Unicode 7.0.0, (combining) Hamza Above, and normalization

Wed Aug 6 20:01:30 CEST 2014

I'm not prepared to comment more generally right now, but I want to
ensure we make one clear distinction:

On Wed, Aug 06, 2014 at 05:24:36PM +0000, Shawn Steele wrote:

> That's how I read Mark's statement.  The problem statement here
> focuses on 1 character when rnicrosoft.com (in ASCII) can achieve
> similar effect.  Or microsoft.unsafe.com or trustme.com/microsoft -
> or just ignoring what the link says, or my bank sending me stuff
> that takes me to a abcprocessing.com site, which trains me that
> legitimate stuff can go to a 3rd party site. 

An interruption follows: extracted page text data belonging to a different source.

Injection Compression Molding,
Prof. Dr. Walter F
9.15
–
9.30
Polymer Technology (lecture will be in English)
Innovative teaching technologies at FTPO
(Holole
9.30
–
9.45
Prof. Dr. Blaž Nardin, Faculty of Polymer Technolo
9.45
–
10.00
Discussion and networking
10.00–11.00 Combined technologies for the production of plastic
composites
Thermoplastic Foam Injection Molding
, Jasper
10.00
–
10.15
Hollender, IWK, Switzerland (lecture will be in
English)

This is _not_ the current problem.  The above problems are real, but
they're different.

The current problem we're talking about is one in which "the very same
character" can be produced by a combining sequence and as a precomposed
character, but where the normalization rules for the combining
sequence and the precomposed character don't produce the same result.
It is as if you produced o-diaeresis using U+006F and U+0308, and also
produced it using U+00F6, but when you ran the results through NFC you
didn't get a match.  Also, this is not cross-script: it's in the very
same script.  

The difference in this case, as I understand Mark's argument, is that
in the present case

   1. U+08A1 ARABIC LETTER BEH WITH HAMZA ABOVE
   2. U+0628 ARABIC LETTER BEH + U+0654 ARABIC HAMZA ABOVE

(1) and (2) are _not_ "the very same character"; but

   A. U+00F6 LATIN SMALL LETTER O WITH DIAERESIS
   B. U+006F LATIN SMALL LETTER O + U+0308 COMBINING DIAERESIS

(A) and (b) _are_ "the very same character".  So NFC(1) != NFC(2) but
NFC(A) == NFC(B).

I understand this argument.  I'm a little uncomfortable with the
implications for IDNA, however.

Best regards,

A

-- 
Andrew Sullivan
ajs at anvilwalrusden.com